Bastard Out of Carolina

by Dorothy Allison

Greenville County, South Carolina, a wild, lush place, is home to the Boatwright family—rough-hewn men who drink hard and shoot up each other's trucks, and indomitable women who marry young and age all too quickly. At the heart of this astonishing novel is Ruth Anne Boatwright, known simply as Bone, a South Carolina bastard with an annotated birth certificate to tell the tale. Observing everything with the mercilessly keen eye of a child, Bone finds herself caught in a family triangle that will test the loyalty of her mother, Anney. Her stepfather, Daddy Glen, calls Bone "cold as death, mean as a snake, and twice as twisty," yet Anney needs Glen. At first gentle with Bone, Daddy Glen becomes steadily colder and more furious—until their final, harrowing encounter, from which there can be no turning back.

22

Paula

Paula

by Isabelle Allende

This book started as a letter to Paula written during the hours spent at her bedside, and became a personal memoir and a testament to the ties that bind families - a brave, enlightening, inspiring true story.

Tuesdays With Morrie

by Mitch Albom

Nearly 20 years after their first lessons, now dying college professor Morrie imparts his wisdom to student Mitch during weekly Tuesday meetings. A gentle mentor imparts the lessons of a long life.

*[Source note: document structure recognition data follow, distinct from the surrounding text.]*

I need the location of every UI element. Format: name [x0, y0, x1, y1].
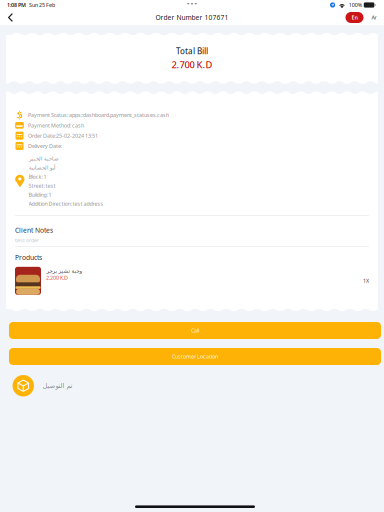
- staticText: Call: [191, 327, 199, 334]
- staticText: Products: [15, 253, 42, 262]
- button[interactable]: Customer Location: [9, 348, 381, 365]
- staticText: En: [352, 14, 358, 21]
- button[interactable]: Ar: [370, 12, 378, 23]
- staticText: وجبة تشيز برجر: [46, 268, 82, 274]
- staticText: Client Notes: [15, 226, 53, 235]
- staticText: Addition Direction: test address: [29, 200, 104, 207]
- staticText: Order Number 107671: [156, 13, 228, 22]
- staticText: 2.700 K.D: [172, 58, 212, 71]
- button[interactable]: En: [346, 12, 364, 23]
- staticText: 100%: [349, 2, 362, 9]
- button[interactable]: Call: [9, 322, 381, 339]
- staticText: Sun 25 Feb: [29, 2, 55, 9]
- staticText: Street: test: [29, 182, 56, 189]
- staticText: أبو الحصانية: [29, 165, 55, 171]
- staticText: Order Date:25-02-2024 13:51: [28, 132, 98, 139]
- staticText: Payment Method: cash: [28, 122, 84, 129]
- staticText: 1:08 PM: [7, 2, 26, 9]
- button[interactable]: Back: [3, 10, 18, 24]
- staticText: ضاحية الخبير: [29, 156, 59, 162]
- button[interactable]: Delivered: [12, 375, 34, 396]
- staticText: test order: [15, 237, 39, 244]
- staticText: Ar: [372, 14, 376, 21]
- staticText: Block: 1: [29, 173, 47, 180]
- staticText: 1X: [363, 277, 369, 284]
- staticText: Total Bill: [176, 46, 208, 56]
- staticText: Delivery Date:: [28, 142, 62, 150]
- staticText: Payment Status: apps::dashboard.payment_…: [28, 112, 169, 119]
- staticText: تم التوصيل: [42, 382, 72, 390]
- staticText: Building: 1: [29, 191, 52, 198]
- staticText: Customer Location: [172, 353, 218, 360]
- staticText: 2.200 K.D: [46, 274, 68, 281]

The Absolutely True Diary of a Part-Time Indian

by Sherman Alexie
In his first book for young adults, bestselling author Sherman Alexie tells the story of Junior, a budding cartoonist growing up on the Spokane Indian Reservation. Determined to take his future into his own hands, Junior leaves his troubled school on the rez to attend an all-white farm town high school where the only other Indian is the school mascot. Heartbreaking, funny, and beautifully written, The Absolutely True Diary of a Part-Time Indian, which is based on the author's own experiences, coupled with poignant drawings by acclaimed artist Ellen Forney, that reflect the character's art, chronicles the contemporary adolescence of one Native American boy as he attempts to break away from the life he was destined to live.

Guns, Germs, and Steel

by Jared Diamond

Life isn't fair--here's why: Since 1500, Europeans have, for better & worse, called the tune that the world has danced to. In Guns, Germs & Steel, Jared Diamond explains the reasons why things worked out that way. It's an elemental question. Diamond is certainly not the 1st to ask it. However, he performs a singular service by relying on scientific fact rather than specious theories of European genetic superiority. Diamond, a UCLA physiologist, suggests that the geography of Eurasia was best suited to farming, the domestication of animals & the free flow of information. The more populous cultures that developed as a result had more complex forms of government & communication, & increased resistance to disease. Finally, fragmented Europe harnessed the power of competitive innovation in ways that China didn't. (For example, the Europeans used the Chinese invention of gunpowder to create guns & subjugate the New World.) Diamond's book is complex & a bit overwhelming. But the thesis he methodically puts forth--examining the "positive feedback loop" of farming, then domestication, then population density, then innovation etc.--makes sense. Written without bias, Guns, Germs & Steel is good global history.